27. Since you’ll be editing the attributes of a number of materials, it’s helpful to “dock” the Attribute Editor into the interface. A floating window can get in the way if you are using it a lot. To dock the Attribute Editor, click the Show or hide the Attribute Editor button in the status line. This takes the place of the Channel Box/Layer Editor.
28. Change the name of the newly created Phong material to phongCone.
29. Change the Color attribute to a yellow/orange color (HSV 47, 0.9, 0.9).
30. Decrease the Cosine Power to 7 — this has the effect of broadening the specular highlights of the material, making it look less like plastic.
31. Drag the Specular Color slider to the left, to about the one-quarter position.

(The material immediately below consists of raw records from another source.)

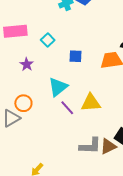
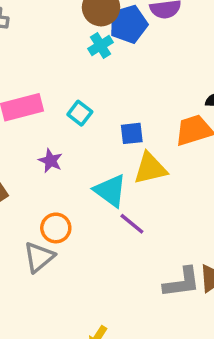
cyan triangle: (58, 87) -> (110, 191), turned -35
yellow triangle: (91, 103) -> (150, 168), moved

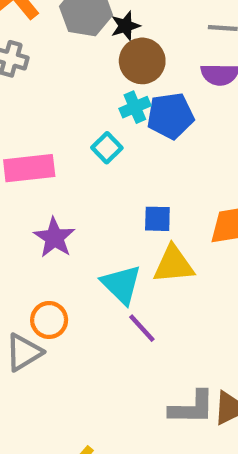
blue pentagon: (128, 24) -> (170, 116), moved
cyan square: (80, 113) -> (107, 148), moved
purple star: (51, 161) -> (54, 238), size x1.4

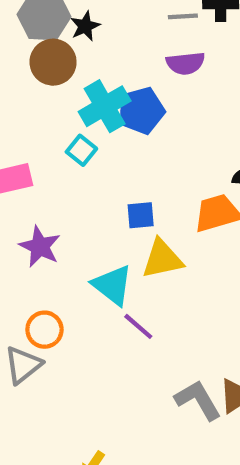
brown circle: (142, 61) -> (53, 62), moved
cyan cross: (135, 107) -> (105, 106), size x1.6
gray L-shape: (192, 408) -> (198, 400), turned -114

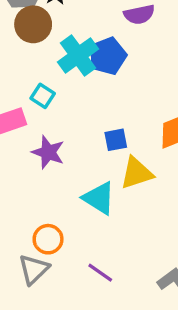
cyan square: (81, 150) -> (43, 96), moved
purple star: (40, 247) -> (48, 152), moved
purple line: (138, 326) -> (100, 273), moved

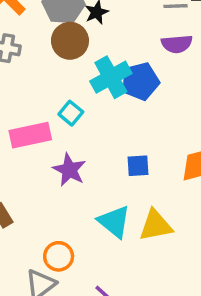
yellow triangle: (137, 173) -> (156, 225), moved

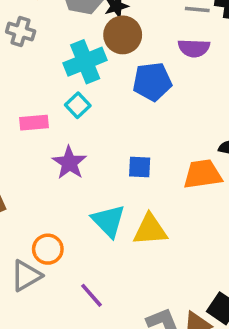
brown circle: (70, 41) -> (123, 35), moved
cyan cross: (111, 77) -> (85, 62), moved
pink rectangle: (30, 135) -> (34, 123), size x0.7

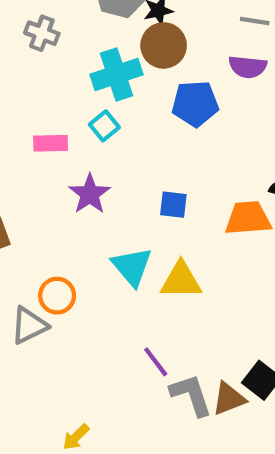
purple line: (92, 295) -> (156, 362), moved

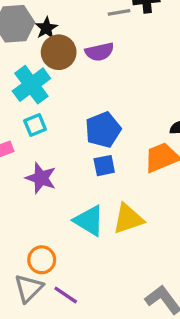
purple semicircle: (248, 67) -> (99, 52), moved
blue pentagon: (195, 104) -> (103, 130), moved
cyan square: (104, 126) -> (35, 125), turned 35
purple line: (156, 362) -> (66, 295), moved

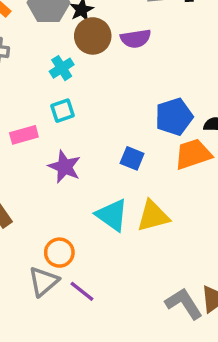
cyan cross: (31, 85) -> (62, 68), size x0.6
blue pentagon: (103, 130) -> (174, 117), moved
blue square: (104, 166) -> (132, 158), turned 30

This decreases the brightness of specular highlights, dulling the material.
32. MMB-drag the phongCone material onto the waffleCone object.
33. Create another Phong material. Name it phongVanilla.

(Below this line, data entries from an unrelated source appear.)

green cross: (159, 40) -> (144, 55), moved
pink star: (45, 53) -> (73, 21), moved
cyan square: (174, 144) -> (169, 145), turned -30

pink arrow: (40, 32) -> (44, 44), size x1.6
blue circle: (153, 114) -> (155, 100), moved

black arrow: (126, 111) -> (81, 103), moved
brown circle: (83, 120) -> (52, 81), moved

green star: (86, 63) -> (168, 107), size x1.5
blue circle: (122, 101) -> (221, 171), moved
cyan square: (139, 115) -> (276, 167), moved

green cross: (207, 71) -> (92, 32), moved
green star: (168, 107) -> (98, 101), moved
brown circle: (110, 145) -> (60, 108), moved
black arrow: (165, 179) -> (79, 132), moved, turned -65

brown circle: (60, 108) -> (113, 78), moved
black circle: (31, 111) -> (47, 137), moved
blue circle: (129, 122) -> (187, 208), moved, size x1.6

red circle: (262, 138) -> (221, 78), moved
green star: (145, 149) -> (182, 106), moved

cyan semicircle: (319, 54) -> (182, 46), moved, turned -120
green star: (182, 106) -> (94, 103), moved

34. Change the Color to slightly off-white.
35. Increase the Ambient Color slider slightly.
36. Set the Cosine Power to 16.
37. Lower the Specular Color to about the one-quarter position.
38. MMB-drag thephongVanilla material onto the Scoop object.
39. In the Hypershade, select the phongVanilla material, click Edit > Duplicate > Shading Network. This makes a copy called phongVanilla1. Rename it phongChocolate.
40. Change the phongChocolate color to brown (HSV 27, 0.65, 0.4).
41. MMB-drag phongChocolate onto the Scoop02 object.
42. For the cherry, create a new Phong material, and name it phongCherry.
43. Change the color to deep red (HSV 3, 0.9, 0.8)
44. For a tight highlight, increase the Cosine Power to 80.
45. Change the Specular Color to a light grey, about three-quarters to the right on the slider.
46. MMB-drag thephongCherry material onto the Cherry and Stem objects (see Figure 2.16).
47. Save the scene as modeling_icecream_end.ma.
Figure 2.16: The finished model